Antibodies that target the tumor microenvironment can be used to deliver pro‐inflammatory payloads, such as cytokines. Cytokines are small proteins able to modulate the activity of the immune system, and antibody–cytokine fusion proteins have been tested in preclinical and clinical settings. In this study, we describe Tripokin, a novel multi‐specific fusion protein that combines interleukin‐2 and a single amino acid mutant of tumor necrosis factor. The two pro‐inflammatory payloads were fused to the L19 antibody, a clinical‐grade antibody against the extradomain B of fibronectin. The human payloads were used for clinical applications, while the corresponding murine cytokines were used for preclinical studies. The resulting fusion proteins were produced in mammalian cells and purified to homogeneity. The murine Tripokin product was well tolerated in tumor‐bearing mice at three doses of 30 μg in a 2‐day interval and promoted rapid tumor eradication in murine models, more efficiently than single‐agent immunocytokines.

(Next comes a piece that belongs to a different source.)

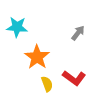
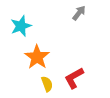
cyan star: moved 4 px right, 1 px up; rotated 25 degrees counterclockwise
gray arrow: moved 1 px right, 20 px up
red L-shape: rotated 115 degrees clockwise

Tripokin induced rapid tumor necrosis and stimulated a robust immune response, impacting innate and adaptive immune pathways. In addition, the combination with immune checkpoint inhibitors further boosted the therapeutic efficacy of our molecule. Tripokin represents a promising clinical candidate for the simultaneous delivery of interleukin‐2 and tumor necrosis factor to neoplastic sites. What's new? The anticancer cytokines interleukin‐2 (IL‐2) and tumor‐necrosis factor (TNF) exhibit remarkable efficacy against tumors. Their therapeutic potential, however, is limited by significant toxicity, particularly in off‐target tissues. Here, the authors investigated the effects of a novel IL2/TNF dual‐cytokine fusion protein bound to L19 antibody, which targets fibronectin, an angiogenesis marker expressed on a variety of tumor types. In different murine models, the novel agent, known as Tripokin, exhibited a robust therapeutic effect against cancer. Tripokin further had a favorable pharmacokinetic and safety profile. The findings support the idea that antibody‐based targeting simultaneously promotes cytokine localization and reduces off‐target effects.